Revisemos esta cuarentena, la que muchas veces nos dejo sin palabras y nos puso contra las cuerdas, hoy estamos obligados a permanecer en nuestro hogar y pasar más tiempo con nosotros mismos. ¿Qué descubrí en este tiempo?

Muchas veces buscamos palabras bonitas que terminen en frases hermosas para describir lo que nos rodea y nos olvidamos de lo esencial, ya lo dijo Jesús “Quien no se hace como niño no entrará al reino de los cielos”. Mateo 18:3.

Cuando éramos niños decíamos pocas palabras pero con mucho sentimiento, por ahí no teníamos un vocabulario muy amplio pero sí un corazón que latía y sentía con pureza. 

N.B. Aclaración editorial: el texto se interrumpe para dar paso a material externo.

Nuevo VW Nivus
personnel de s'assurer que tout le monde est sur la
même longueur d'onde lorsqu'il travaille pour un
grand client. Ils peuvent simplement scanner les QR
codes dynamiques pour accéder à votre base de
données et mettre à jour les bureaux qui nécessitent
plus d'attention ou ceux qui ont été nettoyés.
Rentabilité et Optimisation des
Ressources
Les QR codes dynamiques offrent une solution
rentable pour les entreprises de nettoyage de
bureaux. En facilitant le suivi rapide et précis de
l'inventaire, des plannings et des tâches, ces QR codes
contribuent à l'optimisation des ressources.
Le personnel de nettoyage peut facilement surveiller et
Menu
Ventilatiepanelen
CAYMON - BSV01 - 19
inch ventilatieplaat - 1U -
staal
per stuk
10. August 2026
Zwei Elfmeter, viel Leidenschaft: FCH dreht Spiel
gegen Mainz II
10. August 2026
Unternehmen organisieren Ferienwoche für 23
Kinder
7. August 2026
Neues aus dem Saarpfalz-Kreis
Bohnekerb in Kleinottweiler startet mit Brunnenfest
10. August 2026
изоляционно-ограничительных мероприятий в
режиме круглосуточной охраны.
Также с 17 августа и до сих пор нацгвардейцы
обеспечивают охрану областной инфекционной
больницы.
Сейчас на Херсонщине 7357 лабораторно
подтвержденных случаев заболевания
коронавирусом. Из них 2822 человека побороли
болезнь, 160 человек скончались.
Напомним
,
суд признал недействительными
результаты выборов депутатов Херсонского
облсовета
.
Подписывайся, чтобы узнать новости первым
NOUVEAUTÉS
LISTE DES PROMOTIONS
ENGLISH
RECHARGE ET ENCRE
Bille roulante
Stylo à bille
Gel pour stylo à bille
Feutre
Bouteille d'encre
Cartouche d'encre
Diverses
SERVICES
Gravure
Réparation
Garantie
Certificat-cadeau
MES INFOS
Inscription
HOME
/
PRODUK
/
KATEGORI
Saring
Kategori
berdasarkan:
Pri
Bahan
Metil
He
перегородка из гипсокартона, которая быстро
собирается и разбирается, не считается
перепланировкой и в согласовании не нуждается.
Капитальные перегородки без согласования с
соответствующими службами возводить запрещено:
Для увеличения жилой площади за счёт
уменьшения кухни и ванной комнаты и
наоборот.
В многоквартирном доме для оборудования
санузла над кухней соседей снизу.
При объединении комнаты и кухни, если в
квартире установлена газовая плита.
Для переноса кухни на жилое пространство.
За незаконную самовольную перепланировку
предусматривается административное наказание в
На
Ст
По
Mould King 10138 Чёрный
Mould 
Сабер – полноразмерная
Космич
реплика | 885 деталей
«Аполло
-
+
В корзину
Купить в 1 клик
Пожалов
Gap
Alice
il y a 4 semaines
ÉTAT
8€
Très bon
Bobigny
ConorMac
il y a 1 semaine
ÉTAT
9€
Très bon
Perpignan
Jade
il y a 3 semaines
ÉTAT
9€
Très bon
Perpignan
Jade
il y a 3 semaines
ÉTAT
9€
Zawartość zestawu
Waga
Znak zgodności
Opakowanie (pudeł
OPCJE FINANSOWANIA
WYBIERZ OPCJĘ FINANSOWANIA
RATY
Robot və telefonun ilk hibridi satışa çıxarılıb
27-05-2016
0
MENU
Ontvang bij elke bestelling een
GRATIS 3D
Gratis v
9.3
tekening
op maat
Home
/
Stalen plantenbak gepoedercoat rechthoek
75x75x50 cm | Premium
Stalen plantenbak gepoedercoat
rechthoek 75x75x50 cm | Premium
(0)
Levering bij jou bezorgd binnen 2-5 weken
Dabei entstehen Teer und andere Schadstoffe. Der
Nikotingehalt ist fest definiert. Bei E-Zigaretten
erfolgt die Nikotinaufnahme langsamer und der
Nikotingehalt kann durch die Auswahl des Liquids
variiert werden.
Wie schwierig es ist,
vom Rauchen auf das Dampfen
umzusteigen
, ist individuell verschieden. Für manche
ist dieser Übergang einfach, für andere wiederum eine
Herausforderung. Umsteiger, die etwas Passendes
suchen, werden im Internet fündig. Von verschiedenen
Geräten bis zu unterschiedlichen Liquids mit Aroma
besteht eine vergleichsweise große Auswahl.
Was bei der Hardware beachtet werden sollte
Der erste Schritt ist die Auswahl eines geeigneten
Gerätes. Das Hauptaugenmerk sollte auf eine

Te invito a hablar con ese niño que habita en tu interior, que pueda expresar lo que está sintiendo HOY. 

Volve a ser niño. Agarra una hoja y escribí con las palabras más sencillas y puras que encuentras en tu corazón. 

Toma la mano de María, quien te acompaña en todo momento, y responde ¿Cómo estás?

Actividad 

Escribí palabras que broten de tu corazón de niño en una hoja, dobla esa hoja a la mitad y por fuera dibuja la silueta de María, para que te acompañe en este momento personal de oración con Dios.